Выбрать главу

Костик разжевывал горячий ком капусты и не отвечал, но отвечала мама:

– Не в правоте? Так в чем же?

Папа издал слегка растянутый английский звук [ǝ], тем самым давая понять, что мама, как ребенок, при всей своей нетерпеливости, хватила слишком далеко, слишком резко, слишком открыто и слишком просто и что хотя он ее прекрасно понимает, но все же, ей-богу, взрослые себя так не ведут.

– Тут дело в силе. Вот навалится на тебя сила, и видно, что с ней не справиться, ты, не будь дурак, увертываешься, а нет – так терпишь. Никуда не бежишь…

– И некуда, – вставила мама.

– … и хитростью, умом берешь. Не все так складывается, как нам надо. И Москва не сразу строилась, – завершил папа и с хрустом надкусил луковицу.

– Не сразу, понятно, – немного погодя продолжила мама, – да и пусть строится. Хорошо. Но по-человечески можно относиться? Сколько обещаний и уверений, ты погляди, а на деле как! Говорили, вот, с выплатами подождут. А сегодня пришли две задолженности: газ, вода. Ну, вот, дали тебе деньги? Давай сюда тарелку (Костик справился с борщом).

– Ну, обещали… (и в темноте было видно, как папа бессильно кратко развел руками). На прошлой еще…

(Папа работал в автомастерской, но с некоторых пор в некотором смысле бесплатно).

– Угу, ну да (и в темноте было видно, как мама бессильно ухмыльнулась этому очевидному и бесспорно полновесному факту).

(Мама работала медсестрой, но теперь она в некотором роде не работала, о чем часто шушукалась с папой, и тот недовольно качал головой и хлопал себя по бедру, как если бы вдруг раскусил злодея).

У мамы зазвонил телефон.

– Ой, ничего себе, прорвались. Кто тут? (Она нажала «вызов») Але? Елена Васильевна? Да. Да. А-а-а, ага, – говорила мама, вставая из-за стола и на ощупь, потихоньку выплывая в зал.

Через минуту она холодно пролетела мимо и сказала:

– Говорят, в ТЭС Счастьинскую попали. Васильевна. Теперь вообще почти по области света нет.

Она открыла окно. В чернильной ночи раскатывались выстрелы, белели зарницы. Папа начал:

– Вот гады, скоты!.. Вот они, как были – так и остались. Это же откуда все идет – с давних времен еще, укры, племена эти, как подавляли, так и подавляют. А нынешние еще верят, что они их предки. Да хоть и так – нация предателей: Мазепа, Петлюра… А зато какой национализм, какая плюющаяся гордость, какая слепая, тупая вера! Плохо жилось им, да где же?

– И кого же они предали? – закрывая окно, бросила мама.

– Да тебя, меня, Костю, всех нас. Я приехал в Луганск из-под Тулы, вслед за отцом, – и не думал никогда, что разделять нас придется, думал, что и украинцем проживу. Да тут уже терпеть нельзя. Разрывают нас, русских! Да ты как будто не согласна?

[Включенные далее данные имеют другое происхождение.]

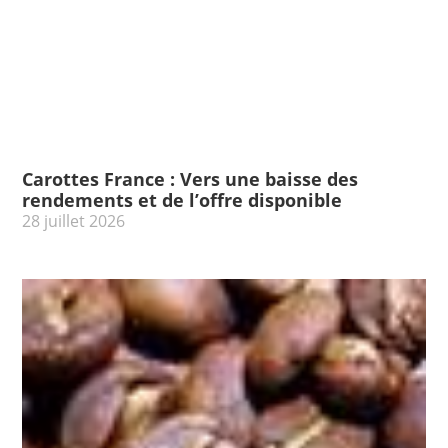
Carottes France : Vers une baisse des
rendements et de l’offre disponible
28 juillet 2026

– Согласна. Но мне все равно, кто там да откуда. Я вот в Беловодске родилась, жила. А теперь для меня там ничего не осталось. Я люблю какой-то другой Беловодск, и все говорят будто про какую-то другую Украину и Россию. Никакого прежнего мира к западу от нас. Вообще никакого мира. Я знаю одно: что есть мой город, Луганск. Это самое родное и надежное. А с нами… как с разменной монетой.

– «Петя с Вовой делили апельсин…» это называется.

Костик вовсе не следил за всеми этими наскучившими, приевшимися спорами, но от папиного сравнения пахнуло таким душком математической задачи и ее глупой, натянутой, ходульной условностью, что он понял абсурд их положения вдруг и полностью. Он так устал от вечного пережевывания одного и того же, настолько чуждого ему, теоретического, что и не верилось, что взрослые вправду хотят этим заниматься. Костик думал, что если им не могут сделать свет, то что уж говорить о мире.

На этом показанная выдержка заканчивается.